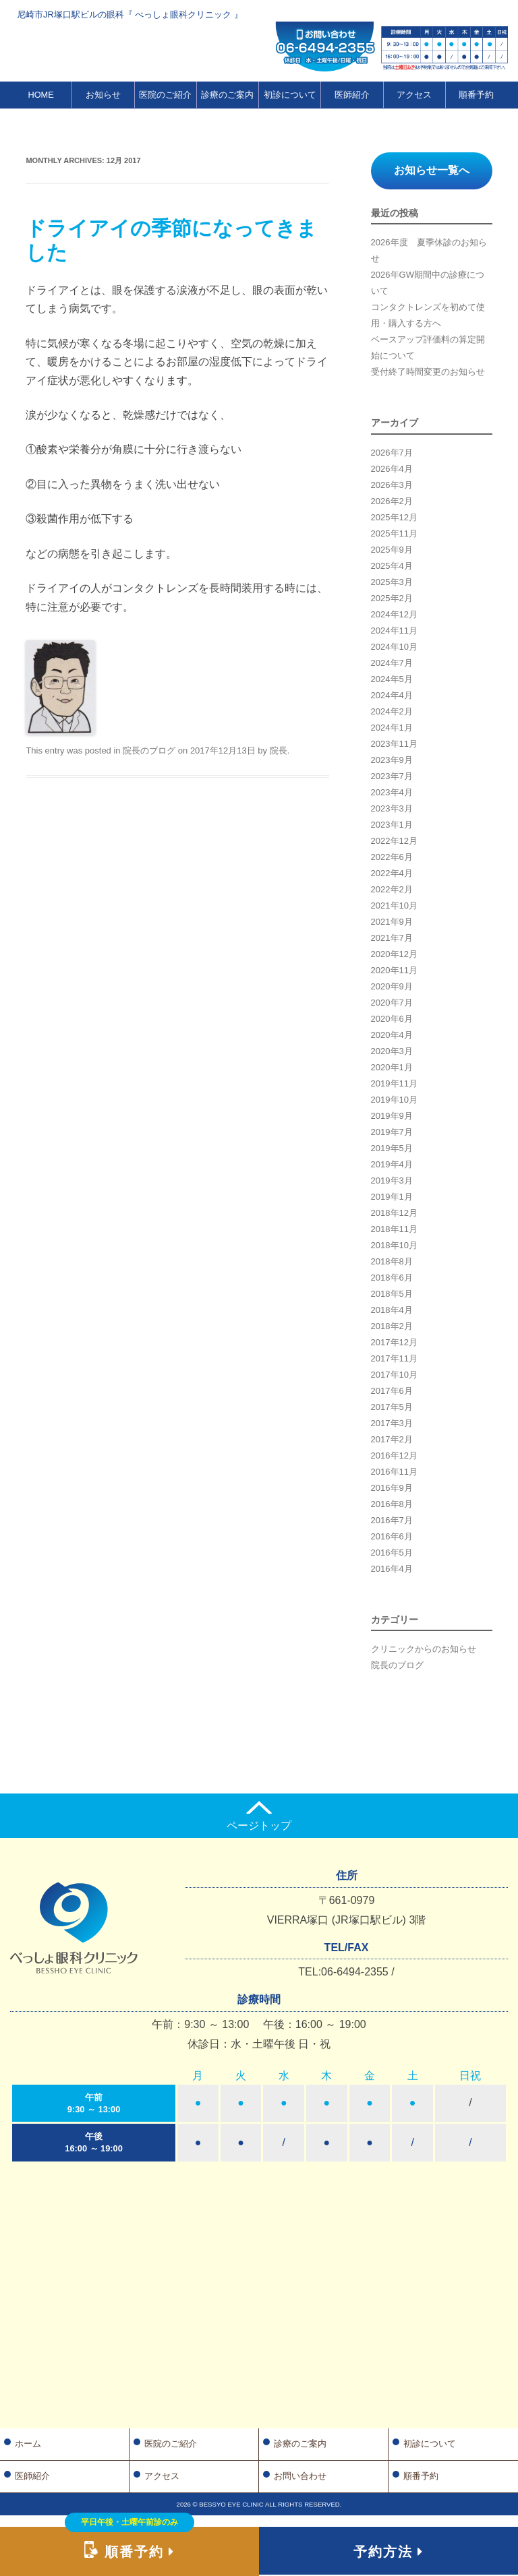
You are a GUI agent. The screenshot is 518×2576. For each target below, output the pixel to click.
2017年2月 (392, 1439)
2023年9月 (392, 760)
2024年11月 (394, 630)
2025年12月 (394, 517)
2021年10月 (394, 905)
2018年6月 (392, 1277)
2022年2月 (392, 889)
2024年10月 (394, 647)
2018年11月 (394, 1229)
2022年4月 (392, 873)
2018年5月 (392, 1294)
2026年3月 (392, 485)
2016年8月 (392, 1504)
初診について (290, 95)
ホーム (28, 2444)
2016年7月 (392, 1520)
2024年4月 (392, 695)
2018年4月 (392, 1310)
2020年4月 (392, 1035)
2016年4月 (392, 1569)
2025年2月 (392, 598)
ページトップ (259, 1816)
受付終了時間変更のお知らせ (428, 372)
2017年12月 (394, 1342)
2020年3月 (392, 1051)
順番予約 (476, 95)
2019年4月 (392, 1164)
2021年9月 (392, 922)
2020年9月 (392, 986)
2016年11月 (394, 1472)
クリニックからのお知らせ (423, 1649)
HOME (40, 95)
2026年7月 (392, 453)
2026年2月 (392, 501)
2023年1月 (392, 825)
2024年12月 (394, 614)
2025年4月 (392, 566)
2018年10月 (394, 1245)
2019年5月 (392, 1148)
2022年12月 (394, 841)
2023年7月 (392, 776)
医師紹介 (352, 95)
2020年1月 (392, 1067)
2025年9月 (392, 550)
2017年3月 (392, 1423)
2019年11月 (394, 1083)
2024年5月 (392, 679)
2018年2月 (392, 1326)
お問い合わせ (300, 2476)
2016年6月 (392, 1536)
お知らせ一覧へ (431, 170)
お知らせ (103, 95)
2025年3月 (392, 582)
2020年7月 (392, 1003)
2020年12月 (394, 954)
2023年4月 (392, 792)
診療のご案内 (227, 95)
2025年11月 (394, 533)
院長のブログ (149, 750)
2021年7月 (392, 938)
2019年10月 (394, 1100)
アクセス (414, 95)
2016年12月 (394, 1455)
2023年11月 (394, 744)
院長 (278, 750)
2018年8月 (392, 1261)
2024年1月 (392, 728)
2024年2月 (392, 711)
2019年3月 (392, 1180)
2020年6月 (392, 1019)
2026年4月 (392, 469)
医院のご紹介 (165, 95)
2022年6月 (392, 857)
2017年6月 (392, 1391)
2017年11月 (394, 1358)
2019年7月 (392, 1132)
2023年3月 (392, 808)
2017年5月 (392, 1407)
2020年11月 (394, 970)
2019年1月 (392, 1197)
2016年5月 (392, 1552)
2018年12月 (394, 1213)
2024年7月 (392, 663)
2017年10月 (394, 1375)
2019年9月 (392, 1116)
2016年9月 (392, 1488)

———

Required work: Output the records above exactly as they are, leaving out the pictures.

Answer to this exercise:
You are a GUI agent. The screenshot is 518×2576. For each target below, output the pixel to click.
2017年2月 (392, 1439)
2023年9月 (392, 760)
2024年11月 (394, 630)
2025年12月 (394, 517)
2021年10月 (394, 905)
2018年6月 (392, 1277)
2022年2月 (392, 889)
2024年10月 (394, 647)
2018年11月 (394, 1229)
2022年4月 (392, 873)
2018年5月 (392, 1294)
2026年3月 (392, 485)
2016年8月 (392, 1504)
初診について (290, 95)
ホーム (28, 2444)
2016年7月 (392, 1520)
2024年4月 (392, 695)
2018年4月 (392, 1310)
2020年4月 (392, 1035)
2016年4月 (392, 1569)
2025年2月 (392, 598)
ページトップ (259, 1816)
受付終了時間変更のお知らせ (428, 372)
2017年12月 (394, 1342)
2020年3月 (392, 1051)
順番予約 (476, 95)
2019年4月 (392, 1164)
2021年9月 (392, 922)
2020年9月 (392, 986)
2016年11月 (394, 1472)
クリニックからのお知らせ (423, 1649)
HOME (40, 95)
2026年7月 (392, 453)
2026年2月 (392, 501)
2023年1月 (392, 825)
2024年12月 (394, 614)
2025年4月 (392, 566)
2018年10月 (394, 1245)
2019年5月 (392, 1148)
2022年12月 (394, 841)
2023年7月 (392, 776)
医師紹介 (352, 95)
2020年1月 (392, 1067)
2025年9月 (392, 550)
2017年3月 (392, 1423)
2019年11月 (394, 1083)
2024年5月 (392, 679)
2018年2月 (392, 1326)
お問い合わせ (300, 2476)
2016年6月 (392, 1536)
お知らせ一覧へ (431, 170)
お知らせ (103, 95)
2025年3月 (392, 582)
2020年7月 (392, 1003)
2020年12月 (394, 954)
2023年4月 (392, 792)
診療のご案内 (227, 95)
2025年11月 (394, 533)
院長のブログ (149, 750)
2021年7月 (392, 938)
2019年10月 (394, 1100)
アクセス (414, 95)
2016年12月 (394, 1455)
2023年11月 (394, 744)
院長 (278, 750)
2018年8月 (392, 1261)
2024年1月 (392, 728)
2024年2月 (392, 711)
2019年3月 (392, 1180)
2020年6月 (392, 1019)
2026年4月 (392, 469)
医院のご紹介 (165, 95)
2022年6月 (392, 857)
2017年6月 (392, 1391)
2017年11月 (394, 1358)
2019年7月 (392, 1132)
2023年3月 (392, 808)
2017年5月 (392, 1407)
2020年11月 (394, 970)
2019年1月 (392, 1197)
2016年5月 (392, 1552)
2018年12月 (394, 1213)
2024年7月 (392, 663)
2017年10月 (394, 1375)
2019年9月 (392, 1116)
2016年9月 (392, 1488)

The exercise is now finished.